Bilimlerin/sanatların ortak kavramları, terimleri olduğu gibi sadece kendilerine ait kavram ve terimleri de vardır. Kavramlara yüklenen anlamlar o bilim içerisinde derinlemesine bilinmez veya dikkate alınmazsa çok iyi niyetle yapılacak çalışmalar bile ağır aksak gitmekle kalmayacak, aynı zamanda sığ da kalacak, yeni keşif, yeni buluş, yeni bir söz söylenemeyecektir. Elbette edebiyat da bu değerlendirilmeden ayrı düşünülemez. Nitekim Jacques Derrida’yı okurken düşüncelerime benzer veya yakın fikirlerin bazı yansımalarına rastladığımı söyleyebilirim. Çeşitli yazılarımda, edebiyat programlarındaki konuşmalarımda Psikolojiden Kültüre adındaki eserimde sıkça vurguladığım ve “bilimlerin evlendirilmesi” (disiplinler arası geçiş de deniliyor) olarak adlandırdığım düşüncelerime Derrida’dan destek veya benzerlik bulduğumu da söyleyebilirim. Derrida’nın özellikle “yapıbozumcu” eleştirel okuma yöntemiyle, farklı disiplinlerde işlerlik kazanan yeni bir düşünce biçimine kapı açan, postyapısalcı felsefe çevresinin kuruluşunda önemli bir yere sahip biri olması edebiyata ve okumaya bakışa yeni ve zengin anlamlar katmaktadır. Gerek kendi kitaplarında gerekse hakkında yazılan bazı kitaplarda, yani Derrida okumalarında bu görüşleri tespit etmek mümkündür.

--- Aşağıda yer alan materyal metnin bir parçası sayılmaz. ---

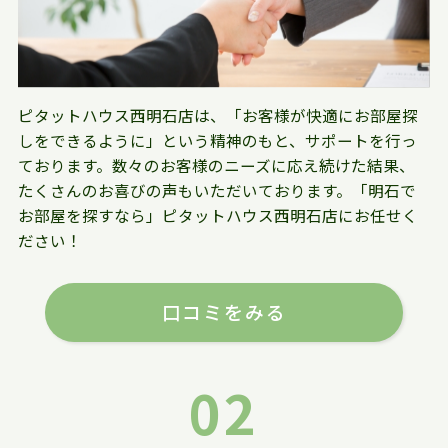
ピタットハウス西明石店は、「お客様が快適にお部屋探
しをできるように」という精神のもと、サポートを行っ
ております。数々のお客様のニーズに応え続けた結果、
たくさんのお喜びの声もいただいております。「明石で
お部屋を探すなら」ピタットハウス西明石店にお任せく
ださい！
口コミをみる
02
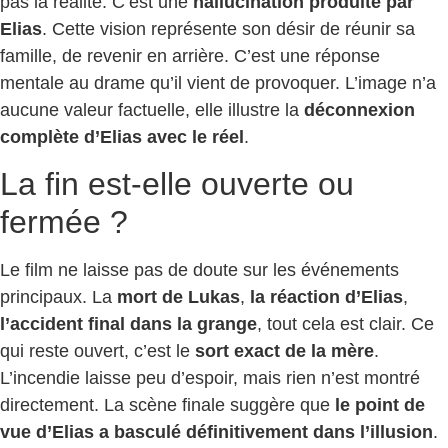
pas la réalité. C’est une
hallucination produite par
Elias
. Cette vision représente son désir de réunir sa
famille, de revenir en arrière. C’est une réponse
mentale au drame qu’il vient de provoquer. L’image n’a
aucune valeur factuelle, elle illustre la
déconnexion
complète d’Elias avec le réel
.
La fin est-elle ouverte ou
fermée ?
Le film ne laisse pas de doute sur les événements
principaux. La
mort de Lukas
,
la réaction d’Elias
,
l’accident final dans la grange
, tout cela est clair. Ce
qui reste ouvert, c’est le
sort exact de la mère
.
L’incendie laisse peu d’espoir, mais rien n’est montré
directement. La scène finale suggère que
le point de
vue d’Elias a basculé définitivement dans l’illusion
.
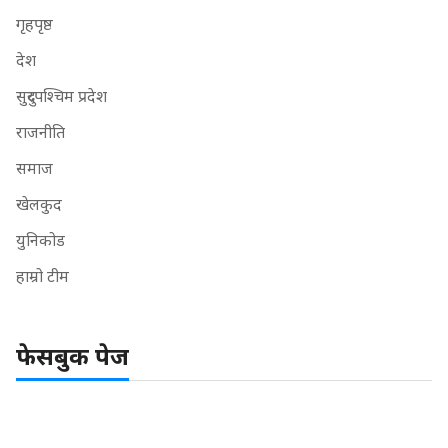
गृहपृष्ठ
देश
सुदुरपश्चिम प्रदेश
राजनीति
समाज
खेलकुद
युनिकोड
हाम्रो टीम
फेसबुक पेज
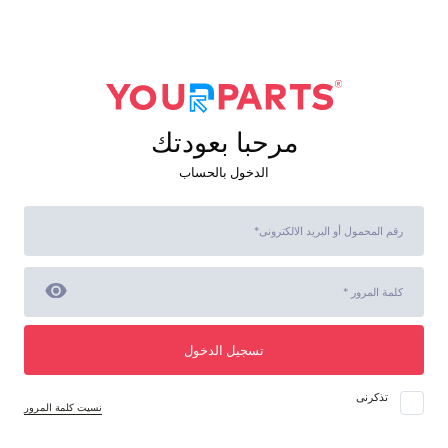
مرحبا بعودتك
الدخول بالحساب
تسجيل الدخول
تذكرنى
نسيت كلمة المرور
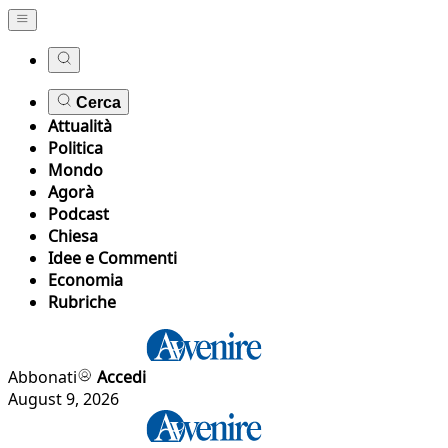
Cerca
Attualità
Politica
Mondo
Agorà
Podcast
Chiesa
Idee e Commenti
Economia
Rubriche
Abbonati
Accedi
August 9, 2026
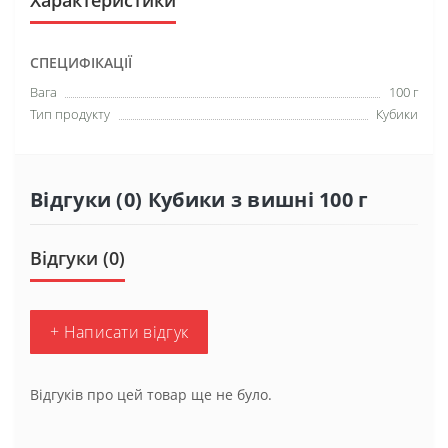
Характеристики
СПЕЦИФІКАЦІЇ
Вага
100 г
Тип продукту
Кубики
Відгуки (0) Кубики з вишні 100 г
Відгуки (0)
+ Написати відгук
Відгуків про цей товар ще не було.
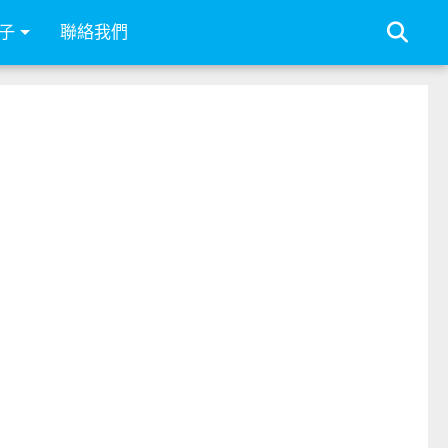
子
聯絡我們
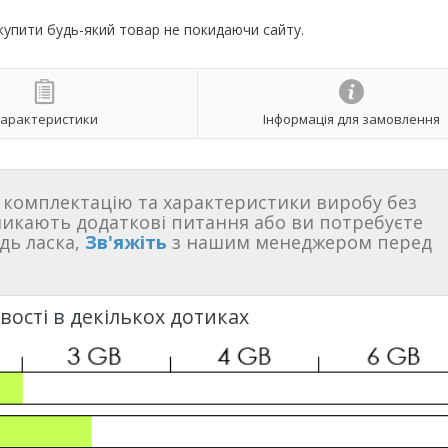
 купити будь-який товар не покидаючи сайту.
арактеристики
Інформація для замовлення
комплектацію та характеристики виробу без
никають додаткові питання або ви потребуєте
дь ласка,
Зв'яжіть
з нашим менеджером перед
ості в декількох дотиках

Yanılma payım saklı kalmak şartıyla Derrida’nın ilgili akademik çevrelerin dışında ülkemizde çoğu edebiyat okurlarınca yeterince tanınmadığını düşünüyorum. Ya da yazarlarımızın bu eserleri ne kadar okuyup faydalandıkları hususunda da ikircikliyim. Ayrıca bazı düşünürlerin yanı sıra Derrida’nın da ne kadar anlaşıldığı tartışılabilir. Çünkü onun daha iyi anlaşılabilmesi için hem kendi eserleri hem de hakkında yazılanların çok dikkatli okunması, kavramlara yüklediği derinlikli ve bazen çok yönlü anlamların bilinmesi, önemsenmesi gerekir. Örneğin bu yazının girişinde geçen “metafor” kavramının genelde bilinen anlamının yanında “sonsuz çokanlamlılığı” olabileceğini  Derrida Yazı ve Fark (s.99 ve diğer sayfalarda) adındaki kitabında örnekler vererek işaret etmiştir.

İlgili alan-yazın uzmanlarınca, meraklılarınca bilinen ve okunan Derrida’nın  ulaşabildiğim Türkçeye kazandırılmış Gramatoloji, Edebiyat Edimleri, Otobiyografiler, Şiir Nedir, Yazı ve Fark gibi kendi eserleri vardır. Ayrıca hakkında yazılmış olan (Davıd Mıkıcks. Jacques Derrida Kimdir -Entelektüel Bir Biyografi / Sımon Glen Dınnıng. Derida. / Charles Ramond. Derrida Sözlüğü. /K. Malcom Richards. Yeni Bir Bakışla Derrida gibi) birçok kitabın tanıtılması, incelenmesi, okuyucuların dikkatlerine sunulmasıyla bunlar edebiyat ürünlerini değerlendirme yöntemlerine yeni katkılar sağlayacak, Derrida’nın daha iyi anlaşılmasına da kapılar aralayacaktır. Hatta edebiyat ürünlerinin alışılagelmiş olanların dışında daha zengin ve farklı çözümlenmesi de söz konusu olacaktır.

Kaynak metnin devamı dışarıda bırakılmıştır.